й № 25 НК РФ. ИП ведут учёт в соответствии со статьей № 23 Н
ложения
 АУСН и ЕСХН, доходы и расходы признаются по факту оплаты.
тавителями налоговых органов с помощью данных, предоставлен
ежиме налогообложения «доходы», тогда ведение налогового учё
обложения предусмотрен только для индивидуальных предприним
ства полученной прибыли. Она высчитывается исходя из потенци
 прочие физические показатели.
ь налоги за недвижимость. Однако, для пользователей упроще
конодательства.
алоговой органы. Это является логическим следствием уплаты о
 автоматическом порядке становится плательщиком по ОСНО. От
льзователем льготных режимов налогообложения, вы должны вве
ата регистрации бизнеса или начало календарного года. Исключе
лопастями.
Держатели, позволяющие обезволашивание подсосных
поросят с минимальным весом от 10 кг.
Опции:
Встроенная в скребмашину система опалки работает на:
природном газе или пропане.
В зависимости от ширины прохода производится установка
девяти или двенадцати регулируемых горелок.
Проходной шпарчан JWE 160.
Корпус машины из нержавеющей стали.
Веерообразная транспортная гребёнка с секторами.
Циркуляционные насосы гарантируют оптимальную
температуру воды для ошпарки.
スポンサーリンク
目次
* * *
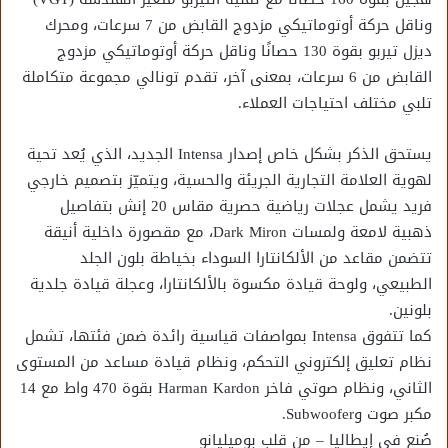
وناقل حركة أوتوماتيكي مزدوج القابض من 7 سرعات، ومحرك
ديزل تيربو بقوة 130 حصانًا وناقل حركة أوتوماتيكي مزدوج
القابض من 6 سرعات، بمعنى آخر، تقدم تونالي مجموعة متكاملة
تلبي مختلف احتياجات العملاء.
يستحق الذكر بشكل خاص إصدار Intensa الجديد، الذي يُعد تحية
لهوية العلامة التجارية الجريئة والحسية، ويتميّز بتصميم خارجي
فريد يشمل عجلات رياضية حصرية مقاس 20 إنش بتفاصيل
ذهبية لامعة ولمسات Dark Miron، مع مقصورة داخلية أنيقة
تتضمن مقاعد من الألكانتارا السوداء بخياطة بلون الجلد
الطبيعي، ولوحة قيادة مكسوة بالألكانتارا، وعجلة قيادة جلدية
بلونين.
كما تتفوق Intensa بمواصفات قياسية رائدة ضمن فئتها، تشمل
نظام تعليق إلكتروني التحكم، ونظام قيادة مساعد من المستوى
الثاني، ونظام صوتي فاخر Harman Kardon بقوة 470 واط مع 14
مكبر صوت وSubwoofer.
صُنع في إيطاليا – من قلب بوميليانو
==
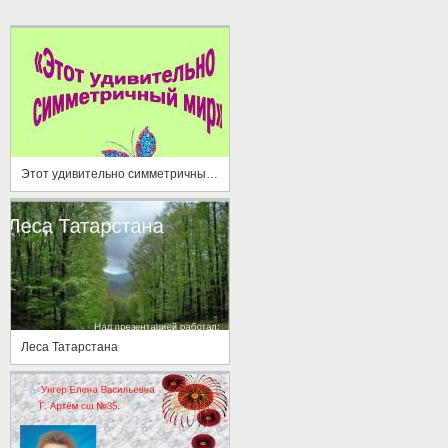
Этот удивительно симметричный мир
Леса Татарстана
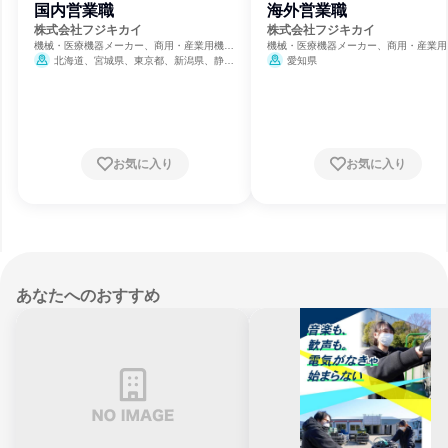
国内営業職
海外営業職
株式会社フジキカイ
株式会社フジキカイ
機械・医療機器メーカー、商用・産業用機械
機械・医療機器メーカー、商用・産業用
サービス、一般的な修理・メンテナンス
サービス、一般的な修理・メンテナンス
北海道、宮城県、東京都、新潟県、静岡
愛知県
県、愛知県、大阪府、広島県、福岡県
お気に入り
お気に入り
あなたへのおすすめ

__Aim of the exercise__
Out of the material above, select every line that holds the string "أوتوماتيكي".

__Task output__
وناقل حركة أوتوماتيكي مزدوج القابض من 7 سرعات، ومحرك
ديزل تيربو بقوة 130 حصانًا وناقل حركة أوتوماتيكي مزدوج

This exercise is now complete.